Guide to Italy’s cooperative compliance regime for managing tax risks

International Tax Review is part of Legal Benchmarking Limited, 1-2 Paris Garden, London, SE1 8ND

Copyright © Legal Benchmarking Limited and its affiliated companies 2026

Accessibility | Terms of Use | Privacy Policy | Modern Slavery Statement

Guide to Italy’s cooperative compliance regime for managing tax risks

Sponsored by

Sponsored_Firms_crowe_valente.jpg
compliance-5936589.jpg

Federico Vincenti and Carola Valente of Valente Associati GEB Partners/Crowe Valente explain the benefits and recently updated provisions of the cooperative compliance regime

The cooperative compliance regime, introduced in Italy by Legislative Decree No. 128/2015 and amended by Legislative Decree No. 221/2023, allows for a constant dialogue between Italian taxpayers and the Italian tax authorities to prevent and resolve tax disputes.

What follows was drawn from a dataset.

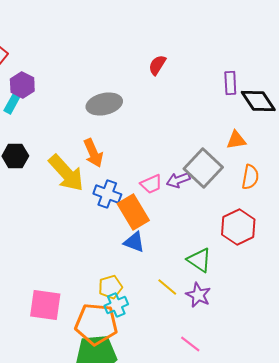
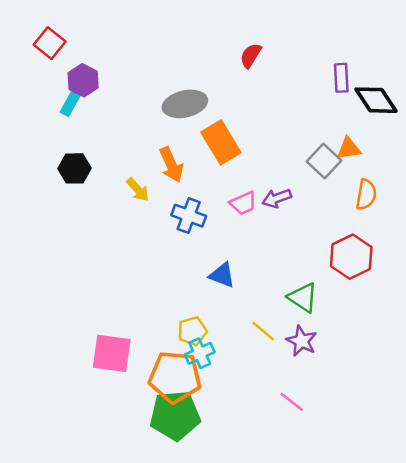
gray square: (203, 168) -> (324, 161), moved, size x0.7
yellow arrow: (66, 173) -> (138, 190), size x0.5
orange rectangle: (133, 212) -> (221, 142), moved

The regime is reserved for taxpayers that achieve a turnover of no less than:

  • €750 million, starting from 2024;

  • €500 million, starting from 2026; and

  • €100 million, starting from 2028.

Taxpayers participating in the regime must have an effective integrated system for detecting, measuring, managing, and controlling tax risks, embedded within the corporate governance and internal control system (tax control framework, or TCF). The system must be capable of ensuring:

  • A clear assignment of roles and responsibilities to various sectors of the taxpayer’s organisation concerning tax risks;

  • Effective procedures for detecting, measuring, managing, and controlling tax risks, ensuring compliance at all corporate levels;

  • Effective procedures to address any deficiencies identified in its operation and to implement the necessary corrective actions; and

  • A mapping of tax risks related to business processes.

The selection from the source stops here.